Kafka Streams with lookup data on HDFS

I'm writing an application with Kafka Streams (v0.10.0.1) and would like to enrich the records I'm processing with lookup data. This data (timestamped file) is written into a HDFS directory on daily basis (or 2-3 times a day).

How can I load this in the Kafka Streams application and join to the actual KStream? What would be the best practice to reread the data from HDFS when a new file arrives there?

Or would it be better switching to Kafka Connect and write the RDBMS table content to a Kafka topic which can be consumed by all the Kafka Streams application instances?

Update: As suggested Kafka Connect would be the way to go. Because the lookup data is updated in the RDBMS on a daily basis I was thinking about running Kafka Connect as a scheduled one-off job instead of keeping the connection always open.
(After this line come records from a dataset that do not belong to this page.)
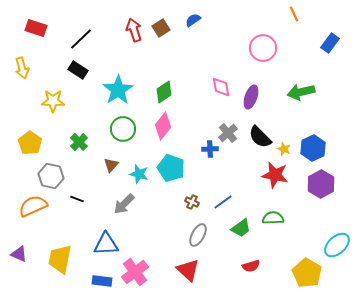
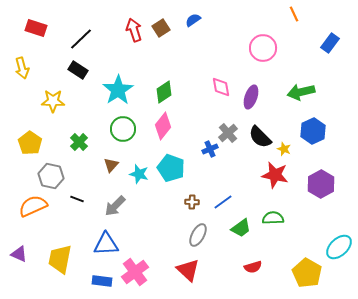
blue hexagon at (313, 148): moved 17 px up
blue cross at (210, 149): rotated 21 degrees counterclockwise
brown cross at (192, 202): rotated 24 degrees counterclockwise
gray arrow at (124, 204): moved 9 px left, 2 px down
cyan ellipse at (337, 245): moved 2 px right, 2 px down
red semicircle at (251, 266): moved 2 px right, 1 px down
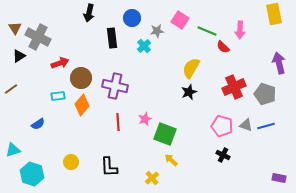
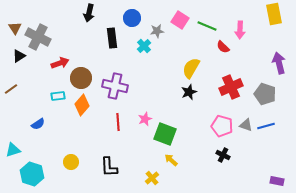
green line: moved 5 px up
red cross: moved 3 px left
purple rectangle: moved 2 px left, 3 px down
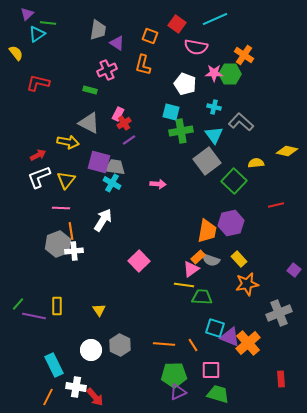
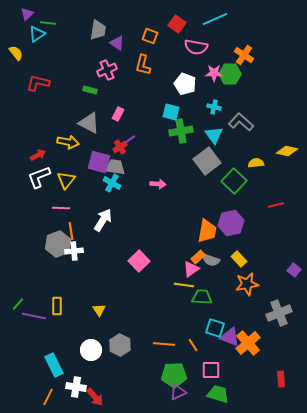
red cross at (124, 123): moved 4 px left, 24 px down
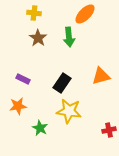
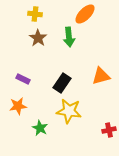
yellow cross: moved 1 px right, 1 px down
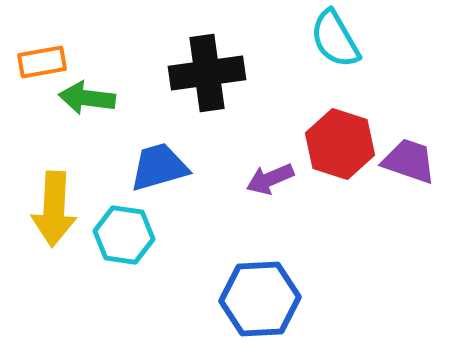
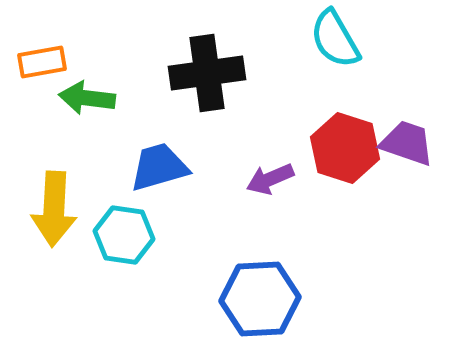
red hexagon: moved 5 px right, 4 px down
purple trapezoid: moved 2 px left, 18 px up
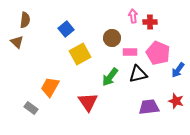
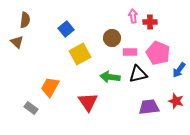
blue arrow: moved 1 px right
green arrow: rotated 60 degrees clockwise
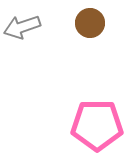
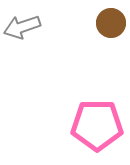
brown circle: moved 21 px right
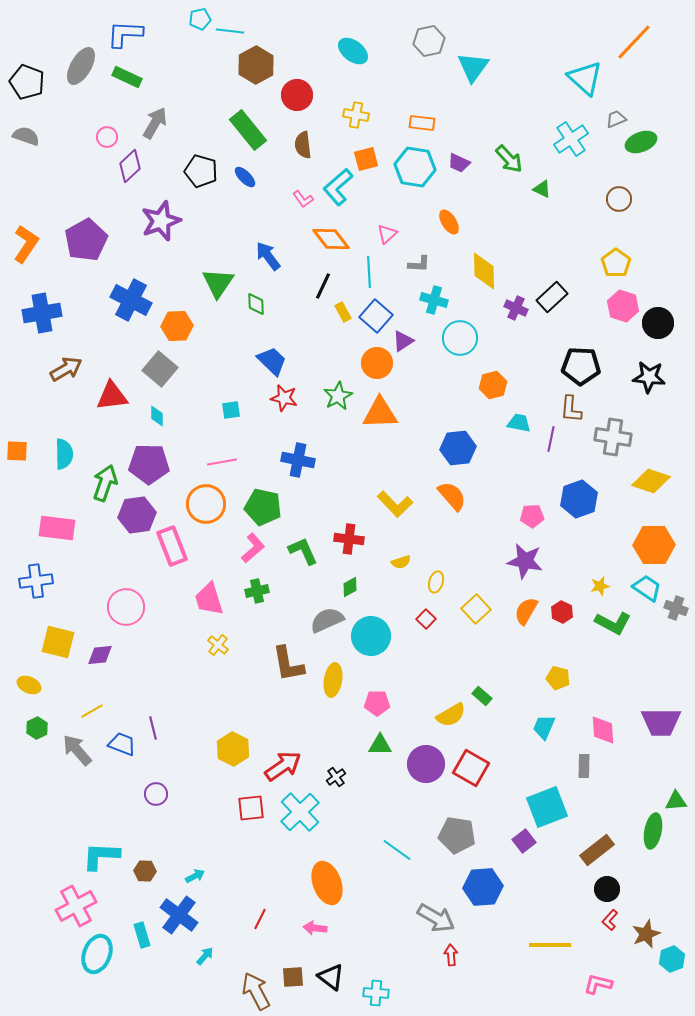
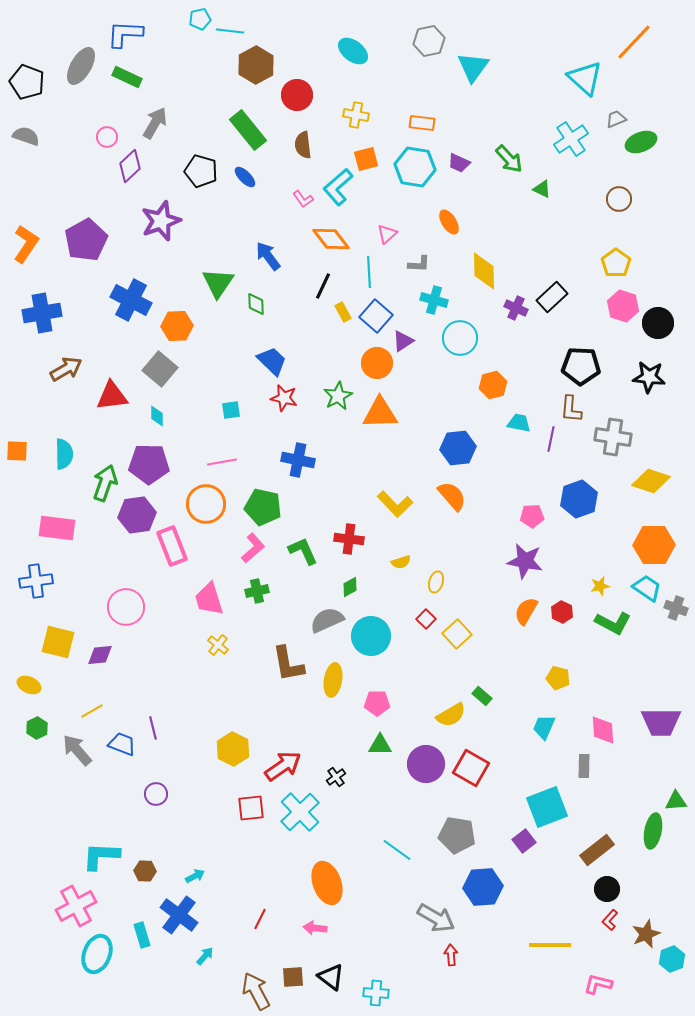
yellow square at (476, 609): moved 19 px left, 25 px down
Yes, because of semantics and the overhead of keeping a connection always open and making sure that it won't be interrupted..etc. For me having a scheduled fetch in this case looks safer.

The lookup data is not big and records may be deleted / added / modified. I don't know either how I can always have a full dump into a Kafka topic and truncate the previous records. Enabling log compaction and sending null values for the keys that have been deleted would probably won't work as I don't know what has been deleted in the source system. Additionally AFAIK I don't have a control when the compaction happens.

Answers


The recommend approach is indeed to ingest the lookup data into Kafka, too -- for example via Kafka Connect -- as you suggested above yourself.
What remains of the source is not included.